The web-server I chose to run on this EC2 instance is nginx, which listen for requests and then forwards them to a uWSGI web-server that communicates with the Flask app via the WSGI protocol. Basically we have this structure:
The WSGI protocol has the purpose of creating a common interface for web applications written in Python. So I, for example, could change the application framework (Flask to Django) or the application server (uWSGI to Unicorn) with this being essentially invisible to the other part.
Now, why I don’t just serve the uWSGI server to the web? Why use another layer, i.e. nginx? Well, the simple answer is that nginx abstracts away some issues that could come with server load, which uWSGI alone is unsuited to deal with.

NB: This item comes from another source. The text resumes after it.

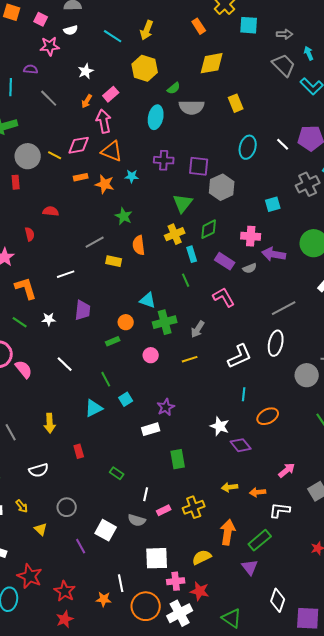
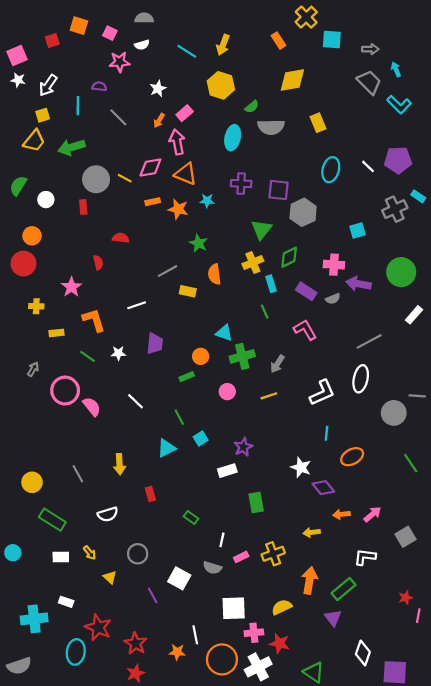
orange arrow: (258, 492) -> (341, 514), moved

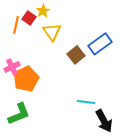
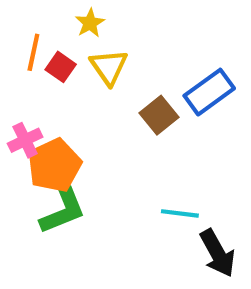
red square: (29, 18) -> (61, 67), moved
green L-shape: (19, 114) -> (63, 211), moved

I, of course, had to pack all this software on a Docker container, because that’s just how all the cool kids are doing nowadays. All the code is available on my Github repository, but to read a really in-depth and well-made explanation of this configuration I suggest paying a visit to Gabriela’s post, since my setup is basically the same, with some small tweaks because my application is a bit different.
The Flask App
The Flask App — the place where the model is run on the server — has a single entry-point for requests, the generate function:
Lessons Learned
- Data is very important if you want to make something new with Machine Learning. And cleaning it decently is just as important.
- The GPT-2 model is just impractical to use as an on-demand text generating tool, it needs too much memory and CPU power to run. It is very expensive to have a service that needs 1GB of RAM to serve each request.
- docker system prune is your friend.
- The Python ecosystem of web-servers is not that hard to use, and there are plenty of examples out there.
Some output examples
The input feed to the model is in bold. Of course, there was some cherrypicking involved but this is just how generative models are.
Ash and Misty were dating when they fell in love. As they both recall their respective first experiences, ash’s first brush with pokémon is all he ever remembers, as he was just a child. later, after ash had made his first poké ball, he skipped lunch and pursued a friend and switched trainers. This ended in them both falling in love, leaving dawn and brock in tears. When they were out searching for ash’s bulbasaur, a wild gyarados swatted them off. (…)
Pikachu was tired of all this sh*t. He runs in fear of the grass, and runs in fear of the trainers, too. Jessie and james run outside and run outside. (…)
Ash wanted to be the very best and trained all of his pokémon to get there. He told his trainer the whole story and promised to be a great trainer. He told his parents and his friends that he would train them as best he could. They were surprised and were ready to give up on him, when his parents started crying. His mother told him to come back home and find his friends. They had no choice but to go with him.
Pikachu was being arrested for tax evasion. Once the trio get out of the olivine city pokémon center, they are immediately attacked by a former police officer, a police detective, a nurse joy, and a nurse joy’s glameow.